Retype every line of the data below, starting with the first and ending with the line that contains "debesis būs gaišas, jo, piemēram, Rīgā", but leave out the pictures.

★ ★ ★ ★ ★

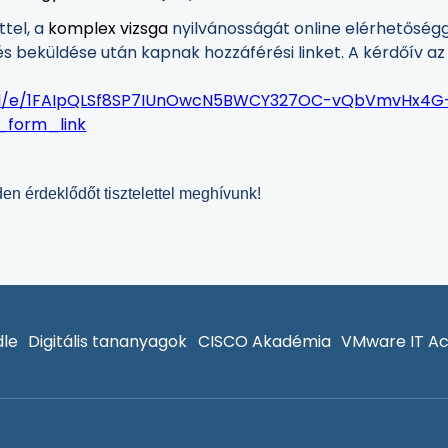
ttel, a
komplex vizsga
nyilvánosságát online elérhetőségge
és beküldése után kapnak hozzáférési linket. A kérdőív a
s/d/e/1FAIpQLSf8SP7IUnOwcN5BWCY327OC-vQbVmvHx4
_form_link
en érdeklődőt tisztelettel meghívunk!
le
Digitális tananyagok
CISCO Akadémia
VMware IT A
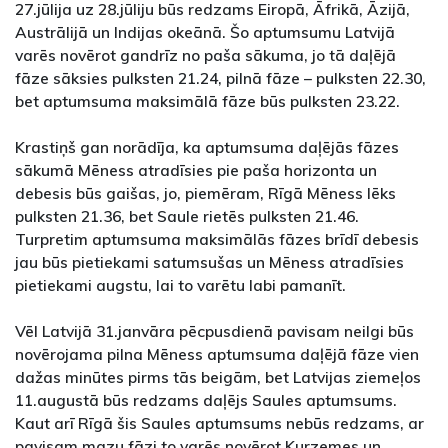
27.jūlija uz 28.jūliju būs redzams Eiropā, Āfrikā, Āzijā,
Austrālijā un Indijas okeānā. Šo aptumsumu Latvijā
varēs novērot gandrīz no paša sākuma, jo tā daļējā
fāze sāksies pulksten 21.24, pilnā fāze – pulksten 22.30,
bet aptumsuma maksimālā fāze būs pulksten 23.22.
Krastiņš gan norādīja, ka aptumsuma daļējās fāzes
sākumā Mēness atradīsies pie paša horizonta un
debesis būs gaišas, jo, piemēram, Rīgā Mēness lēks
pulksten 21.36, bet Saule rietēs pulksten 21.46.
Turpretim aptumsuma maksimālās fāzes brīdī debesis
jau būs pietiekami satumsušas un Mēness atradīsies
pietiekami augstu, lai to varētu labi pamanīt.
Vēl Latvijā 31.janvāra pēcpusdienā pavisam neilgi būs
novērojama pilna Mēness aptumsuma daļējā fāze vien
dažas minūtes pirms tās beigām, bet Latvijas ziemeļos
11.augustā būs redzams daļējs Saules aptumsums.
Kaut arī Rīgā šis Saules aptumsums nebūs redzams, ar
pavisam mazu fāzi to varēs novērot Kurzemes un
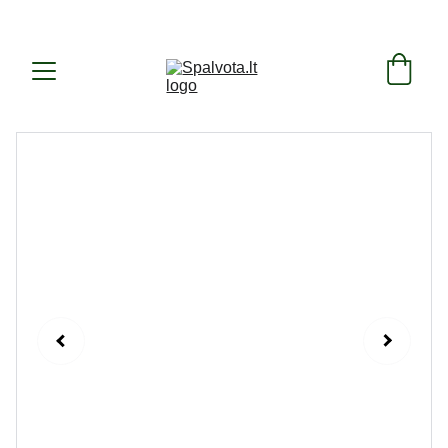
SUKURTA IR PAGAMINTA LIETUVOJE ! 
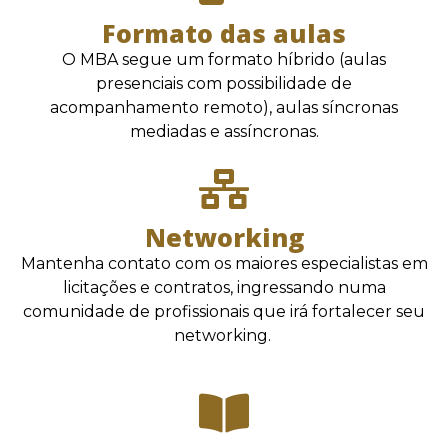
Formato das aulas
O MBA segue um formato híbrido (aulas
presenciais com possibilidade de
acompanhamento remoto), aulas síncronas
mediadas e assíncronas.
Networking
Mantenha contato com os maiores especialistas em
licitações e contratos, ingressando numa
comunidade de profissionais que irá fortalecer seu
networking.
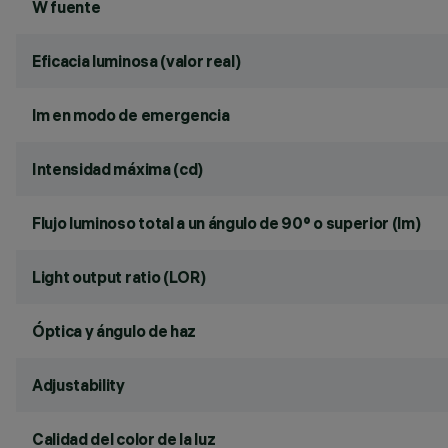
W fuente
Eficacia luminosa (valor real)
lm en modo de emergencia
Intensidad máxima (cd)
Flujo luminoso total a un ángulo de 90° o superior (lm)
Light output ratio (LOR)
Óptica y ángulo de haz
Adjustability
Calidad del color de la luz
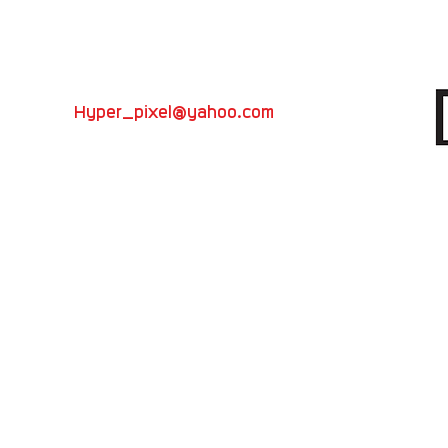
ีวิว โฆษณา
Hyper_pixel@yahoo.com
ดักชั่น
VDO presentation
วิทยากรอบรมถ่ายภาพ
082-696-5450
ที่
Hyper Pixel
อย่าลืมกันนะครับ
TV
วหลาม ต.ห้วยกะปิ อ.เมือง จ.ชลบุรี 20130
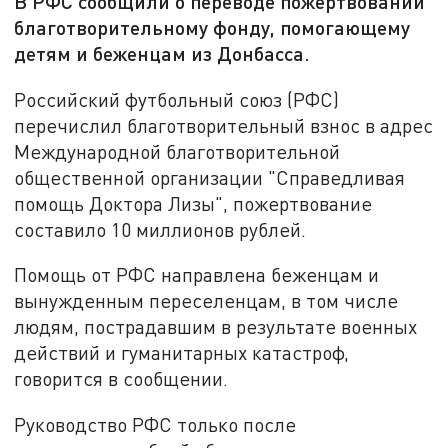
В РФС сообщили о переводе пожертвований
благотворительному фонду, помогающему
детям и беженцам из Донбасса.
Российский футбольный союз
(РФС)
перечислил благотворительный взнос в адрес
Международной благотворительной
общественной организации "Справедливая
помощь Доктора Лизы", пожертвование
составило 10 миллионов рублей.
Помощь от РФС направлена беженцам и
вынужденным переселенцам, в том числе
людям, пострадавшим в результате военных
действий и гуманитарных катастроф,
говорится в сообщении.
Руководство РФС только после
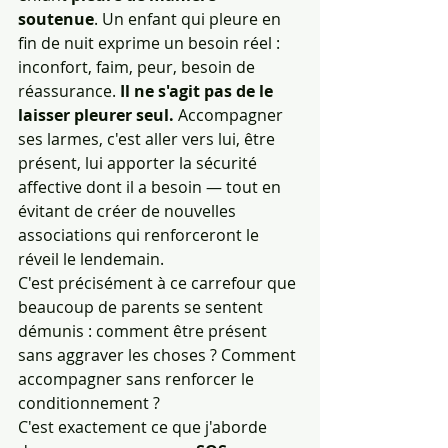
soutenue
. Un enfant qui pleure en 
fin de nuit exprime un besoin réel : 
inconfort, faim, peur, besoin de 
réassurance. 
Il ne s'agit pas de le 
laisser pleurer seul.
 Accompagner 
ses larmes, c'est aller vers lui, être 
présent, lui apporter la sécurité 
affective dont il a besoin — tout en 
évitant de créer de nouvelles 
associations qui renforceront le 
réveil le lendemain.
C'est précisément à ce carrefour que 
beaucoup de parents se sentent 
démunis : comment être présent 
sans aggraver les choses ? Comment 
accompagner sans renforcer le 
conditionnement ?
C'est exactement ce que j'aborde 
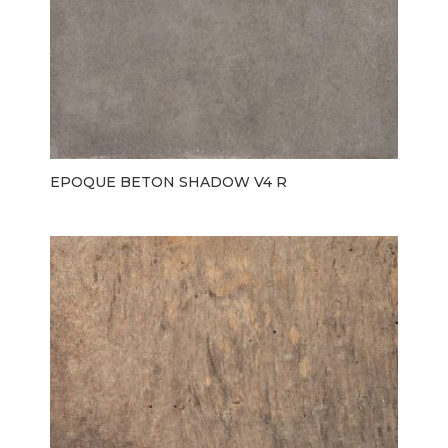
EPOQUE BETON SHADOW V4 R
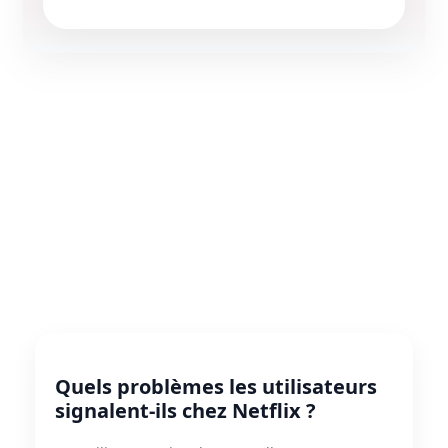
Quels problèmes les utilisateurs
signalent-ils chez Netflix ?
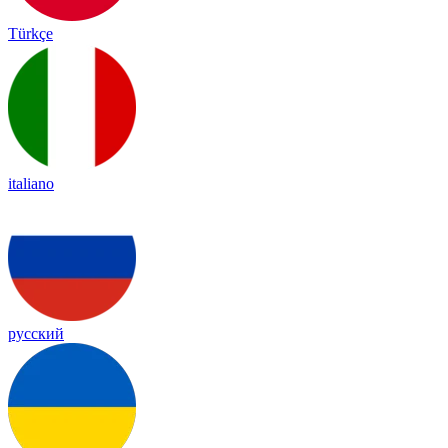
Türkçe
italiano
русский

★ ★ ★ ★ ★

**Answer section**:
ttel, a
komplex vizsga
nyilvánosságát online elérhetőségge
és beküldése után kapnak hozzáférési linket. A kérdőív a
s/d/e/1FAIpQLSf8SP7IUnOwcN5BWCY327OC-vQbVmvHx4
_form_link
en érdeklődőt tisztelettel meghívunk!
le
Digitális tananyagok
CISCO Akadémia
VMware IT A
27.jūlija uz 28.jūliju būs redzams Eiropā, Āfrikā, Āzijā,
Austrālijā un Indijas okeānā. Šo aptumsumu Latvijā
varēs novērot gandrīz no paša sākuma, jo tā daļējā
fāze sāksies pulksten 21.24, pilnā fāze – pulksten 22.30,
bet aptumsuma maksimālā fāze būs pulksten 23.22.
Krastiņš gan norādīja, ka aptumsuma daļējās fāzes
sākumā Mēness atradīsies pie paša horizonta un
debesis būs gaišas, jo, piemēram, Rīgā Mēness lēks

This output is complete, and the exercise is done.